"If nothing extraordinary happens, the Commission will give its positive opinion for the accession of Estonia to the euro zone on 12 May," an EU official said, clearing the way for Baltic country to join the euro in 2011.
There just one little snag here: that extraordinary, "fat tail" event seems to have just happened. For the Commission to be able to move forward on Estonia's Euro Membership, the ECB have to agree. And it is here that Estonian journalist Mikk Salu steps in (in Estonian in the newspaper Eesti Päevaleht, summarised in English here) and says "not so fast". Salu reports on a closed-door meeting of the Economic and Monetary Affairs Committee of the European Parliament held last Tuesday (April 13). The meeting had a single-item agenda: Estonia's membership of the Eurozone, and the meeting was attended by ECB Executive Board member Jüergen Stark. According to MEPs who attended the meeting (but did not wish to be identified), Stark was "stark": Estonia is not going to be admitted. The reason given was that in the wake of the recent crisis affecting the Eurozone, new criteria will be introduced - including per capita GDP and competitiveness sustainability - and on these counts Estonia will not qualify.

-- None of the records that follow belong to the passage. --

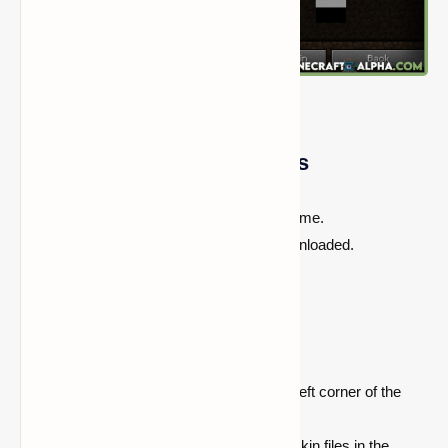
Skin Swapper Mod Features
Allows you to change your skin in-game.
Skins from other players can be downloaded.
The user interface is simple to use.
Quickstart Instructions:
Look for the mod's
GUI
in the upper left corner of the
multiplayer menu.
You may add skins by placing valid skin files in the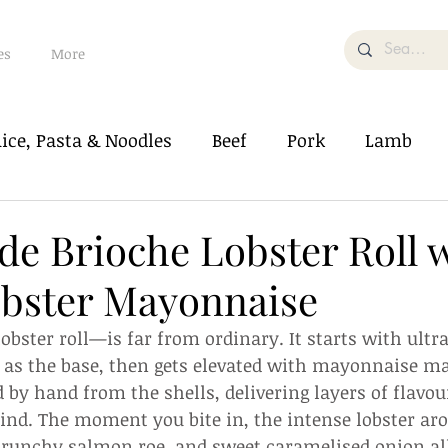
es
More
ice, Pasta & Noodles
Beef
Pork
Lamb
od
Soup & Bisque
Vegetable/Tofu
 Brioche Lobster Roll 
obster Mayonnaise
Salad
Dessert/Pastry
What The Food
lobster roll—is far from ordinary. It starts with ultr
s the base, then gets elevated with mayonnaise m
d by hand from the shells, delivering layers of flavou
ind. The moment you bite in, the intense lobster ar
runchy salmon roe, and sweet caramelised onion all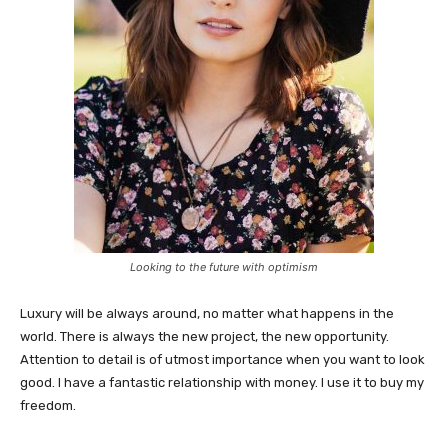
Looking to the future with optimism
Luxury will be always around, no matter what happens in the
world. There is always the new project, the new opportunity.
Attention to detail is of utmost importance when you want to look
good. I have a fantastic relationship with money. I use it to buy my
freedom.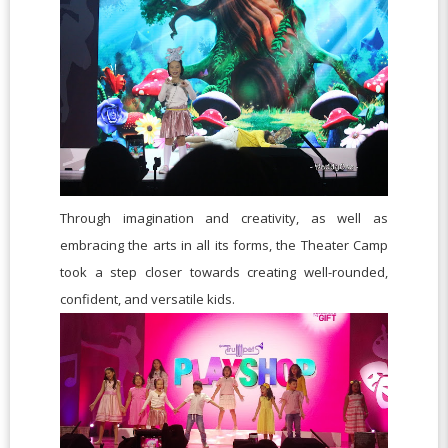
Through imagination and creativity, as well as
embracing the arts in all its forms, the Theater Camp
took a step closer towards creating well-rounded,
confident, and versatile kids.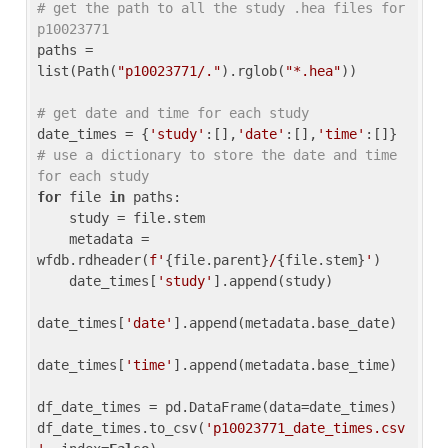
# get the path to all the study .hea files for 
p10023771
paths = 
list(Path(
"p10023771/."
).rglob(
"*.hea"
))

# get date and time for each study
date_times = {
'study'
:[],
'date'
:[],
'time'
:[]} 
# use a dictionary to store the date and time 
for each study
for
 file 
in
 paths:

    study = file.stem

    metadata = 
wfdb.rdheader(
f'
{file.parent}
/
{file.stem}
'
)

    date_times[
'study'
].append(study)

date_times[
'date'
].append(metadata.base_date)

date_times[
'time'
].append(metadata.base_time)

df_date_times = pd.DataFrame(data=date_times)

df_date_times.to_csv(
'p10023771_date_times.csv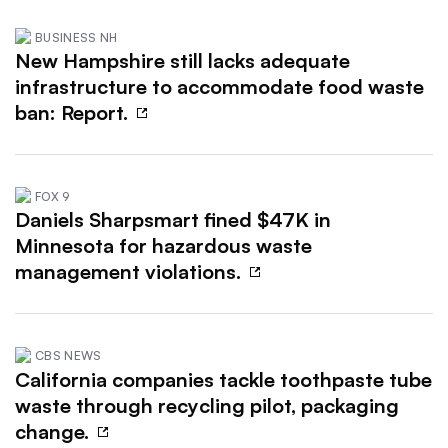
BUSINESS NH
New Hampshire still lacks adequate
infrastructure to accommodate food waste
ban: Report.
FOX 9
Daniels Sharpsmart fined $47K in
Minnesota for hazardous waste
management violations.
CBS NEWS
California companies tackle toothpaste tube
waste through recycling pilot, packaging
change.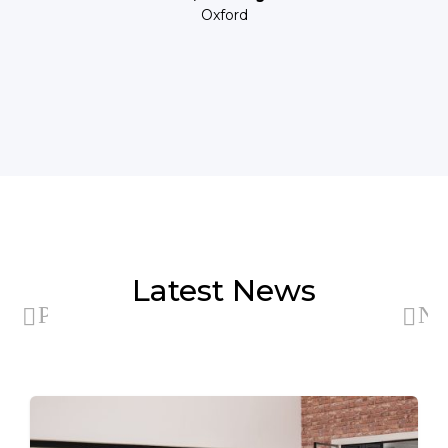
Oxford
Latest News
Previous
Ne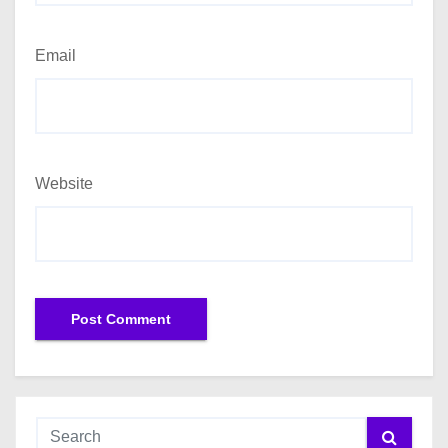
Email
Website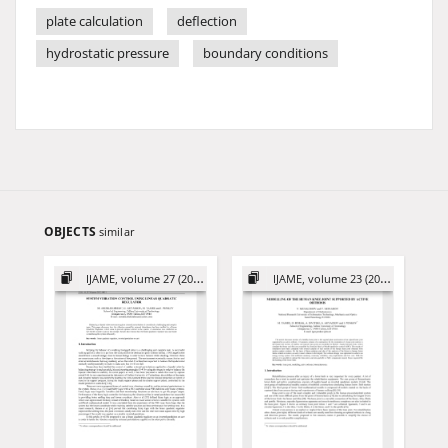
plate calculation
deflection
hydrostatic pressure
boundary conditions
OBJECTS
similar
IJAME, volume 27 (2022)
IJAME, volume 23 (2018)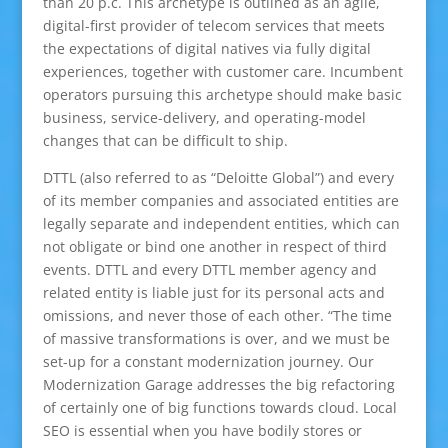
than 20 p.c. This archetype is outlined as an agile,
digital-first provider of telecom services that meets
the expectations of digital natives via fully digital
experiences, together with customer care. Incumbent
operators pursuing this archetype should make basic
business, service-delivery, and operating-model
changes that can be difficult to ship.
DTTL (also referred to as “Deloitte Global”) and every
of its member companies and associated entities are
legally separate and independent entities, which can
not obligate or bind one another in respect of third
events. DTTL and every DTTL member agency and
related entity is liable just for its personal acts and
omissions, and never those of each other. “The time
of massive transformations is over, and we must be
set-up for a constant modernization journey. Our
Modernization Garage addresses the big refactoring
of certainly one of big functions towards cloud. Local
SEO is essential when you have bodily stores or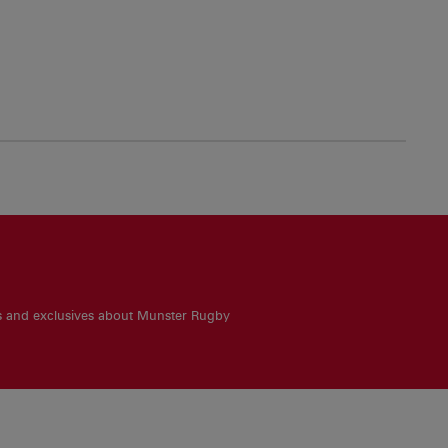
es and exclusives about Munster Rugby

Salu also spoke to Estonian MEP Ivari Padar, who attended the meeting and confirmed the substance of the discussion, although Padar did try to mediate the situation slightly, saying, "you know, he is a central banker, and central bankers are a conservative lot", etc etc. On phoning the ECB itself and the Commission the only reply he got to a straight question seems to have been "no comment".
Basically, as I said, maybe the ECB are a conservative crowd, but I think it is very hard to see Estonia being admitted to the Euro without ECB backing, and indeed looking at what is happening over in Greece at the moment, and in the German Constitutional Court, I think it is very hard to see any new members at all in the immediate future. Consensus thinking right now seems to be more towards small(er) is more beautiful.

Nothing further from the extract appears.